#### Extracted information ####

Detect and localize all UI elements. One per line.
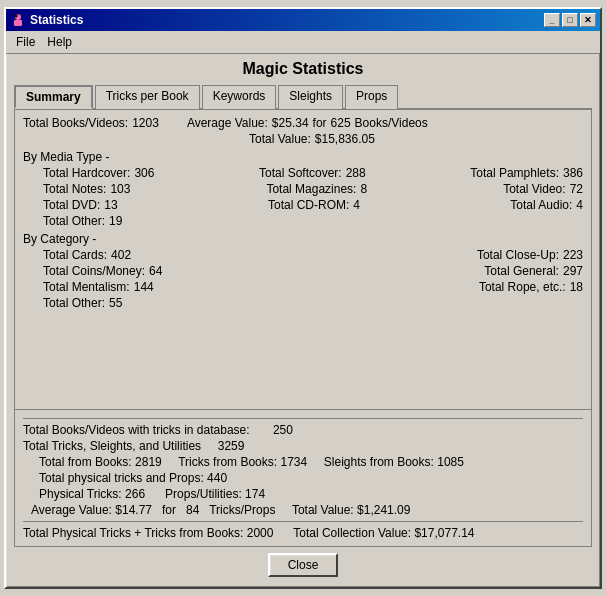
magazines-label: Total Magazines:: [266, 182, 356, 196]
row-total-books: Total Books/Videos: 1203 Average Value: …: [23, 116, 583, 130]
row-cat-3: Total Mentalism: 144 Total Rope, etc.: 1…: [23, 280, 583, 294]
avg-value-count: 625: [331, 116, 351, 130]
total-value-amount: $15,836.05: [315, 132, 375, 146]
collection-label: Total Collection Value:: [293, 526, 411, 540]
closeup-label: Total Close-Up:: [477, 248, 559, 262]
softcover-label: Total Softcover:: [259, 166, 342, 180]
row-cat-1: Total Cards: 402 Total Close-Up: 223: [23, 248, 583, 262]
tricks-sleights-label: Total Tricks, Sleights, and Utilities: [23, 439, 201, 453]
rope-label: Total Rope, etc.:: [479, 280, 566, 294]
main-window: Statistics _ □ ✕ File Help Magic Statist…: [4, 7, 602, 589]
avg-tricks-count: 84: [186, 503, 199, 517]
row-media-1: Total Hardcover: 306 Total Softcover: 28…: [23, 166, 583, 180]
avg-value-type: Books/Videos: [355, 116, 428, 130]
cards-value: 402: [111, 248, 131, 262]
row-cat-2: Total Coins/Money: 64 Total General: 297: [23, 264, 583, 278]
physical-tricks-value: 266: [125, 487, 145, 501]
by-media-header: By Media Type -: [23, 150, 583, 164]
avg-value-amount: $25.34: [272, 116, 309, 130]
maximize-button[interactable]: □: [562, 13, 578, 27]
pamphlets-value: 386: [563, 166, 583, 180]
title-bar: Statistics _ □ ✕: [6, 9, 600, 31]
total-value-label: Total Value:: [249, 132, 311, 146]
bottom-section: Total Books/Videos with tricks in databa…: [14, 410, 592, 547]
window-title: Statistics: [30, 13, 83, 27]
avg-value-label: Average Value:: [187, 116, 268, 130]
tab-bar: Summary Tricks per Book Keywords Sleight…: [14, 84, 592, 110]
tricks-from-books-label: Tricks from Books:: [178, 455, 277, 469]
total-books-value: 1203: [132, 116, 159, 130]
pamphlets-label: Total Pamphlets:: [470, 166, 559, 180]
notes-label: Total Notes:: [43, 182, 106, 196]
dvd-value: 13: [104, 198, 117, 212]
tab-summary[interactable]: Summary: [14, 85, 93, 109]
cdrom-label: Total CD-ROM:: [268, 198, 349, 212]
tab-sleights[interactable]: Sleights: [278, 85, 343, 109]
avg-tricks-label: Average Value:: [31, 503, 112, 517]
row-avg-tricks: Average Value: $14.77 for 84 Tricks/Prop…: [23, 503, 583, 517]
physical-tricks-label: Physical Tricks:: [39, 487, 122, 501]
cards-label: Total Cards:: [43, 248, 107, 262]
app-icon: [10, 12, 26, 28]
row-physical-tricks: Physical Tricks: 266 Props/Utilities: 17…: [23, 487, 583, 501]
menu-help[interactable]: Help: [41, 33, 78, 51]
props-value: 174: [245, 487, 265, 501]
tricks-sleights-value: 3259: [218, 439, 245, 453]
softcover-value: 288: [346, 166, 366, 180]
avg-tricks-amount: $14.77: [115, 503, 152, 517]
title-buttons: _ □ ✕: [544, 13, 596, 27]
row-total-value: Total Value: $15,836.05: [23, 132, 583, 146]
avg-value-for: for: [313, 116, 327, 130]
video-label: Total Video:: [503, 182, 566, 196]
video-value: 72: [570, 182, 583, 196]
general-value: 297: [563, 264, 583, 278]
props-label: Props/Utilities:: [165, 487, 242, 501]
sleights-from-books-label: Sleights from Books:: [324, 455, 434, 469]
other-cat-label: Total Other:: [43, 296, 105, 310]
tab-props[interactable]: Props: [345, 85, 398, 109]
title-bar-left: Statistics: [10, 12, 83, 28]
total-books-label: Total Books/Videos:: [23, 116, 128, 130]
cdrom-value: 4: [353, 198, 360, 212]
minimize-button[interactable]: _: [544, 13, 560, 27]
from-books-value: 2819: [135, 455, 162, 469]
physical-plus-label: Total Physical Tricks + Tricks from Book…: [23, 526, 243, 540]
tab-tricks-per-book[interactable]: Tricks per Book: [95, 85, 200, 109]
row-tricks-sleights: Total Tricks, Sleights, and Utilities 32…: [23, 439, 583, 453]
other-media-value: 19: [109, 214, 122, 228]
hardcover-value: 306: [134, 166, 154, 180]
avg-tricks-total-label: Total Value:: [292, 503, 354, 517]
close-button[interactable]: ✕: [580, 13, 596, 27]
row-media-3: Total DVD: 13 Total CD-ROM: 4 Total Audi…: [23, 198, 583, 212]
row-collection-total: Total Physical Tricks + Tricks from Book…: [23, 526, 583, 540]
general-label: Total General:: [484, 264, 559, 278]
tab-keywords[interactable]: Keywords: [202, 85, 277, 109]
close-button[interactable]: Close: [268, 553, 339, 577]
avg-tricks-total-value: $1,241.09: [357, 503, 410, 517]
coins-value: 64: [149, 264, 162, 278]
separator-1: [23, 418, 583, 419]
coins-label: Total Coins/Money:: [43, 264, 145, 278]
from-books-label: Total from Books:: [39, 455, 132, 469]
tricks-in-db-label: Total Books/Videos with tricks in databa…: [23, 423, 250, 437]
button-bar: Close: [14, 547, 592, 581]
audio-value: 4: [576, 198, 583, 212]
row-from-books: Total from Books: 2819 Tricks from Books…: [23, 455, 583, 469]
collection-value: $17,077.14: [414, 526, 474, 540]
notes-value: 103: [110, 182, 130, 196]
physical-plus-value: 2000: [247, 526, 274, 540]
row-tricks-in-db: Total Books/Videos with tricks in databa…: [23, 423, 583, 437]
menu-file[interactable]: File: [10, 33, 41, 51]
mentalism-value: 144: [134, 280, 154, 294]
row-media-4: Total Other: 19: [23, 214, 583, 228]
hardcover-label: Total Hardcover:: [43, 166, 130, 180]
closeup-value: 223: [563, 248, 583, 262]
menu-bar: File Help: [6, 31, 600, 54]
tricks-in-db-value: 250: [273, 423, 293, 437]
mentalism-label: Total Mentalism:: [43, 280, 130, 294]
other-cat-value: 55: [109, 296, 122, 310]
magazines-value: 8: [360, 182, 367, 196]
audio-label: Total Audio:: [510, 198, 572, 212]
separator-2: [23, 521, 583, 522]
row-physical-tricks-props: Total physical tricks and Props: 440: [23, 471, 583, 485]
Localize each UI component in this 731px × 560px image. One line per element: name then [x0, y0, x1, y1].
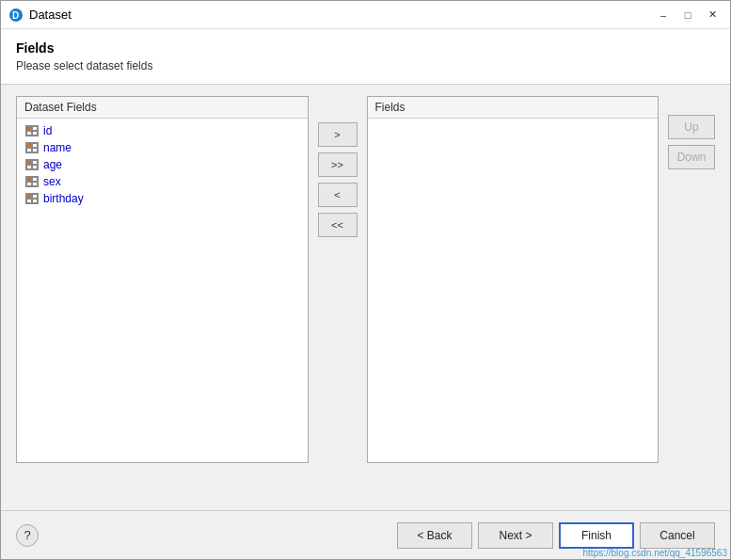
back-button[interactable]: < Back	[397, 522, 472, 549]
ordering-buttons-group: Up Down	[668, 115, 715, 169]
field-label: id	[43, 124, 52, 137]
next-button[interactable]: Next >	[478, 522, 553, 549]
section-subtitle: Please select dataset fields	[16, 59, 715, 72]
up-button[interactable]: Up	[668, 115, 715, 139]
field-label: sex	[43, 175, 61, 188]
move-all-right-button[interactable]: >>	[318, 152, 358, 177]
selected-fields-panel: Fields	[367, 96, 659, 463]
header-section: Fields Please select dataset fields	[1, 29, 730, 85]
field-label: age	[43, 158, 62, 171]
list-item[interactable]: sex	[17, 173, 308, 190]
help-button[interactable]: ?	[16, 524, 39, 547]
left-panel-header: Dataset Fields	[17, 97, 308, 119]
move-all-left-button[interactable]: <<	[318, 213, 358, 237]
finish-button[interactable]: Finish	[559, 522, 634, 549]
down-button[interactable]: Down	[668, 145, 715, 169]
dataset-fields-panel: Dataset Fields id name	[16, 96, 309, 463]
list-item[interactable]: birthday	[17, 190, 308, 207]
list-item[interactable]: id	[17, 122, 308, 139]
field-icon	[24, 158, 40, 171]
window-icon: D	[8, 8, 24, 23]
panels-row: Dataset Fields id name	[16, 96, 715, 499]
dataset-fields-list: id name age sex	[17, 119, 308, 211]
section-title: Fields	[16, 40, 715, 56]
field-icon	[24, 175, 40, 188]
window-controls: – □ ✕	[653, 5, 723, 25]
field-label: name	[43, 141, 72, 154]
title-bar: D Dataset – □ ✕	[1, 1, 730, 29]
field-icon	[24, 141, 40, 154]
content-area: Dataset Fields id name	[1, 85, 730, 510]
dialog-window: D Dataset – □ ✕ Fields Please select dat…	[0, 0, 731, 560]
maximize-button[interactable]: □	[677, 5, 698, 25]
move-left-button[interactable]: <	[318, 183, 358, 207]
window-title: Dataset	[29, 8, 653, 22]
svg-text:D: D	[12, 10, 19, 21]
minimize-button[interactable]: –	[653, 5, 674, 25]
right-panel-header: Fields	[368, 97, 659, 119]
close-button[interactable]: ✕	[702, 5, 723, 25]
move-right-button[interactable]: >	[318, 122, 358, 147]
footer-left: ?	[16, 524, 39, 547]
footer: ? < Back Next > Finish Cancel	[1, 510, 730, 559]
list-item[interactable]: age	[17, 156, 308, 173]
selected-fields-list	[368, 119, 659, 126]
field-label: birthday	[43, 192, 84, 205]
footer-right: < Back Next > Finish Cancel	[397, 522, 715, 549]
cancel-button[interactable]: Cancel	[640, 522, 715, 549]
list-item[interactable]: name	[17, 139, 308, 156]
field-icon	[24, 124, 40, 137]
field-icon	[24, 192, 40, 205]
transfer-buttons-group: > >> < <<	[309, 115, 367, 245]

####

Exercise prompt: Lines of the listing above that contain the word "group" must all be copied.

Output for this task:
ordering-buttons-group: Up Down	[668, 115, 715, 169]
transfer-buttons-group: > >> < <<	[309, 115, 367, 245]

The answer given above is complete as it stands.